↓

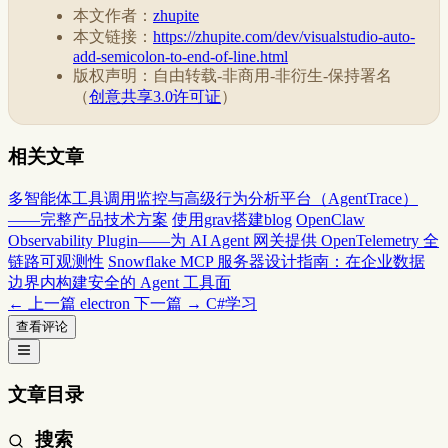
本文作者：
zhupite
本文链接：
https://zhupite.com/dev/visualstudio-auto-
add-semicolon-to-end-of-line.html
版权声明：自由转载-非商用-非衍生-保持署名
（
创意共享3.0许可证
）
相关文章
多智能体工具调用监控与高级行为分析平台（AgentTrace）
——完整产品技术方案
使用grav搭建blog
OpenClaw
Observability Plugin——为 AI Agent 网关提供 OpenTelemetry 全
链路可观测性
Snowflake MCP 服务器设计指南：在企业数据
边界内构建安全的 Agent 工具面
← 上一篇
electron
下一篇 →
C#学习
查看评论
文章目录
搜索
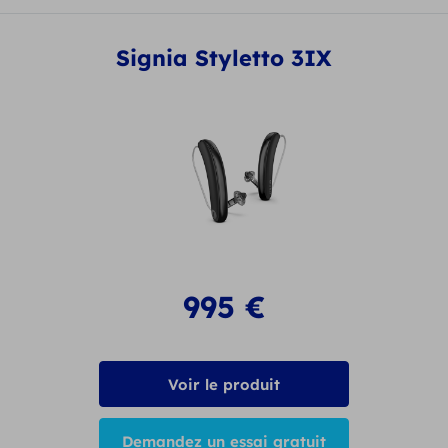
Signia Styletto 3IX
995
€
Voir le produit
Demandez un essai gratuit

↑

ACTIVITY
Since only the text is wanted, repeat all the records above exactly and omit the pictures.

EXERCISE OUTPUT
本文作者：
zhupite
本文链接：
https://zhupite.com/dev/visualstudio-auto-
add-semicolon-to-end-of-line.html
版权声明：自由转载-非商用-非衍生-保持署名
（
创意共享3.0许可证
）
相关文章
多智能体工具调用监控与高级行为分析平台（AgentTrace）
——完整产品技术方案
使用grav搭建blog
OpenClaw
Observability Plugin——为 AI Agent 网关提供 OpenTelemetry 全
链路可观测性
Snowflake MCP 服务器设计指南：在企业数据
边界内构建安全的 Agent 工具面
← 上一篇
electron
下一篇 →
C#学习
查看评论
文章目录
搜索
Signia Styletto 3IX
995
€
Voir le produit
Demandez un essai gratuit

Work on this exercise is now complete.